**Assignment**.
Output each entry verbatim and exclude every picture from it.

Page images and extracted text
────
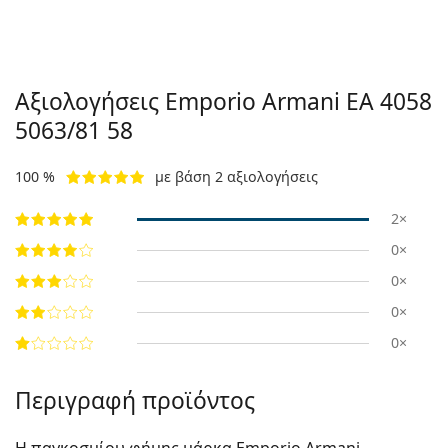
Αξιολογήσεις Emporio Armani
EA 4058
5063/81 58
100 %
με βάση 2 αξιολογήσεις
2×
0×
0×
0×
0×
Περιγραφή προϊόντος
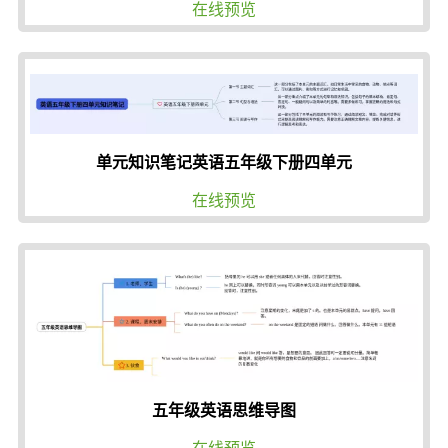
在线预览
单元知识笔记英语五年级下册四单元
在线预览
五年级英语思维导图
在线预览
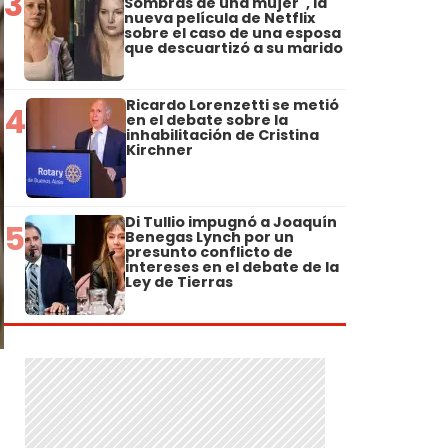
3
Sombras de una mujer", la
nueva película de Netflix
sobre el caso de una esposa
que descuartizó a su marido
Ricardo Lorenzetti se metió
4
en el debate sobre la
inhabilitación de Cristina
Kirchner
Di Tullio impugnó a Joaquín
5
Benegas Lynch por un
presunto conflicto de
intereses en el debate de la
Ley de Tierras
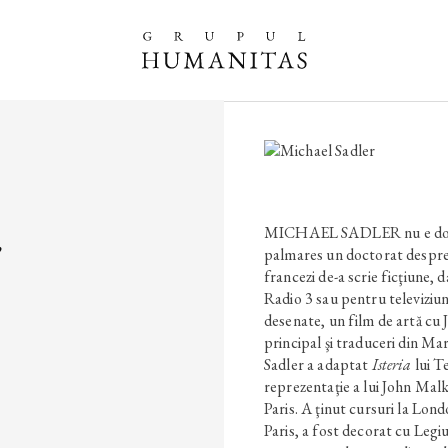
r
MICHAEL SADLER nu e doar 
palmares un doctorat despre 
francezi de-a scrie ficţiune, 
Radio 3 sau pentru televiziune
desenate, un film de artă cu 
principal şi traduceri din Ma
Sadler a adaptat
Isteria
lui T
reprezentaţie a lui John Mal
Paris. A ţinut cursuri la Lon
Paris, a fost decorat cu Legiu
────
**Solution**.
Αξιολογήσεις Emporio Armani
EA 4058
5063/81 58
100 %
με βάση 2 αξιολογήσεις
2×
0×
0×
0×
0×
Περιγραφή προϊόντος
在线预览
单元知识笔记英语五年级下册四单元
在线预览
五年级英语思维导图
在线预览
3
Sombras de una mujer", la
nueva película de Netflix
sobre el caso de una esposa
que descuartizó a su marido
Ricardo Lorenzetti se metió
4
en el debate sobre la
inhabilitación de Cristina
Kirchner
Di Tullio impugnó a Joaquín
5
Benegas Lynch por un
presunto conflicto de
intereses en el debate de la
Ley de Tierras
r
MICHAEL SADLER nu e doar 
palmares un doctorat despre 
francezi de-a scrie ficţiune, 
Radio 3 sau pentru televiziune
desenate, un film de artă cu 
principal şi traduceri din Ma
Sadler a adaptat
Isteria
lui T
reprezentaţie a lui John Mal
Paris. A ţinut cursuri la Lon
Paris, a fost decorat cu Legiu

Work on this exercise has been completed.